I further wish to add that for the period between the 15th and the 28th of November 2017, that the Department’s “cause of action” was complete in that during the period under discussion, the Applicant had not submitted a valid leave application as is required under PILLIR and that, therefore, his continued absence from duty for 14 consecutive days was without the Department’s permission.’

 

[17]  It is not open to the Department now to rely on any alleged absence from work in respect of any other period on which it did not rely to justify the employee’s deemed discharge. The Department is bound by the confines of the pleadings that served before the Labour Court, and it is not open to the Department at this late stage to seek to make out a new case on the facts. Secondly, on the facts, it is far from clear that the employee’s absence from work after he reported for duty on 14 and 15 November 2017 was without permission. The employee made clear in his letter dated 14 November 2017 that he was tendering his services and awaited placement. On 30 November 2017, in the absence of any response from the Department, the employee recorded that he remained on medical leave, and stated that “I have no option but to take the rest of the leave”. That period of leave extended from 1 October to 30 November 2017.

 

[18]  In any event, the Department failed correctly to apply the principles that regulate a deemed discharge in terms of s 14 (1) (a) of the EEA and other, similar legislation. In Jethro, this Court stated that s 14 was to be used sparingly only in cases where the employer is unaware of the whereabouts of an absent employee or if the employee has evinced a clear intention not to return to work.[7] In the present instance, the Department was at all material times fully apprised of the employee’s whereabouts. Indeed, the Department was engaged in litigation with the employee in the High Court, the Labour Court and the bargaining council. There is no reason to interfere with the Labour Court’s decision to review and set aside the refusal to reinstate the employee.
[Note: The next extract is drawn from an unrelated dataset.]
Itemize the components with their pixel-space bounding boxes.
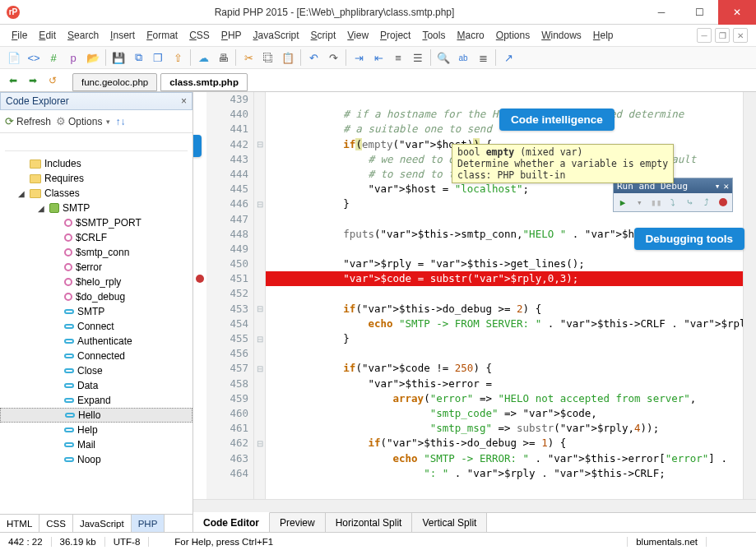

As in Jethro, the employee’s whereabouts were known, there was no suggestion that he had absconded, and he was contactable.

 

[19]  Turning then to the appeal in DA07/2023 against the limited remedy granted by the Labour Court, the Court furnished no reasons for reinstating the employee only from the date of judgment. But as the Constitutional Court pointed out in Mamasedi, in a case where an employee is deemed discharged without any lawful basis, the remedy is not reinstatement, since there was no dismissal or discharge in the first place. The appropriate order in these circumstances is one declaring that the employee has been and continues to be an employee. In the present instance, because s 14(1)(a) was never triggered, the employee has been and continues to be an employee of the Department. He is entitled to an order to that effect. To the extent that the Department submits that the employment relationship has broken down and that an award of compensation is appropriate, the employee does not claim an unfair dismissal. Reliance of s 193 of the LRA, to which we were referred, is misplaced. The employee challenged the refusal to reinstate him by way of a legality review. He succeeded because the requirements necessary to trigger his deemed dismissal were not present. In the absence of a deemed discharge, the decision to refuse to reinstate him was a nullity. In these circumstances, fairness does not enter the picture and s 193 finds no application.

 

[20]  The granting of an order for costs in the Labour Court and this Court are regulated by s 162 and s 179 of the LRA respectively. Both sections provide that orders for costs may be made according to the requirements of the law and fairness. This means that costs do not ordinarily follow the result and that some basis, rooted in law and fairness, must exist for costs to be ordered. The Labour Court’s judgment is silent on the issue of costs. In the present instance, it is necessary to take into account, both in respect of the proceedings before the Labour Court and before us, that since the inception of this dispute, the employee has attempted to seek an amicable resolution to his employment situation, inter alia by writing letters explaining his circumstances, requesting gainful employment and tendering his services. These were met by the ‘deafening silence’ to which the employee referred, a silence that is inexplicable. As early as 13 November 2018, the Department was advised that the requirements to trigger s 14(1)(a) were absent and the employee’s reinstatement was demanded on that basis. The Department refused to comply with that demand, preferring to oppose the review application and file this appeal after the Labour Court’s judgment in favour of the employee. Even at the stage of appeal, the Department chose to vigorously proceed with the appeal despite the judgment in Mamasedi being drawn to the parties’ attention before the hearing. The employee is an individual who has been forced to expend his own resources in his quest for justice. Finally, the employee was substantially successful in the proceedings before the Labour Court, and he has substantially succeeded in this Court in his challenge to the limitation imposed by the Labour Court’s order. Finally, the Department’s failure to properly manage the employee’s ill health and its impact on his employment, the unanswered correspondence and the failure properly to ensure that important correspondence such as the letter of discharge and the refusal of the application for reinstatement actually reached the employee, demonstrate a manifest failure of efficient and effective human resource management. For all these reasons, the requirements of the law and fairness are best satisfied by an order for costs, both in respect of the proceedings in the Labour Court and in these proceedings.

 

[21]  In the result, the following order is made:

 

Order

 

1.  The appeal in DA 06/2023 is dismissed and the appeal in DA 07/2023 is upheld, to the extent that the order of the Labour Court is varied to read:

1.  The First and Second Respondents’ decision not to reinstate the Applicant, made on 22 May 2019 in terms of s 14(2) of the Employment of Educators Act, 76 of 1998, is reviewed and set aside, with costs.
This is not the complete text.